**Aim of the exercise:**
Verbatim copy, images removed: write out the entries below.

**Material shown:**
□ □ □ □

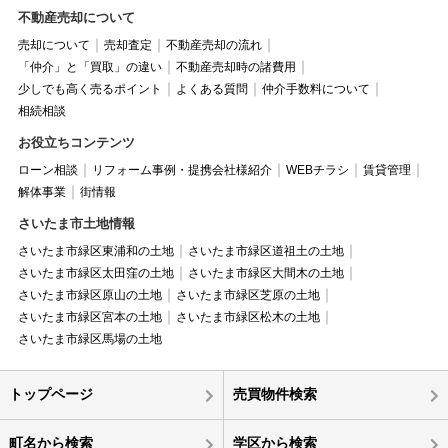
不動産売却について
売却について
売却査定
不動産売却の流れ
「仲介」と「買取」の違い
不動産売却時の諸費用
少しでも高く売るポイント
よくある質問
仲介手数料について
相続相談
お役立ちコンテンツ
ローン相談
リフォーム事例・提携会社様紹介
WEBチラシ
賃貸管理
解体事業
街情報
さいたま市土地情報
さいたま市緑区東浦和の土地
さいたま市緑区道祖土の土地
さいたま市緑区太田窪の土地
さいたま市緑区大間木の土地
さいたま市緑区原山の土地
さいたま市緑区芝原の土地
さいたま市緑区宮本の土地
さいたま市緑区松木の土地
さいたま市緑区馬場の土地
トップページ
売買物件検索
町名から検索
学区から検索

□ □ □ □

**Response below:**
不動産売却について
売却について
売却査定
不動産売却の流れ
「仲介」と「買取」の違い
不動産売却時の諸費用
少しでも高く売るポイント
よくある質問
仲介手数料について
相続相談
お役立ちコンテンツ
ローン相談
リフォーム事例・提携会社様紹介
WEBチラシ
賃貸管理
解体事業
街情報
さいたま市土地情報
さいたま市緑区東浦和の土地
さいたま市緑区道祖土の土地
さいたま市緑区太田窪の土地
さいたま市緑区大間木の土地
さいたま市緑区原山の土地
さいたま市緑区芝原の土地
さいたま市緑区宮本の土地
さいたま市緑区松木の土地
さいたま市緑区馬場の土地
トップページ
売買物件検索
町名から検索
学区から検索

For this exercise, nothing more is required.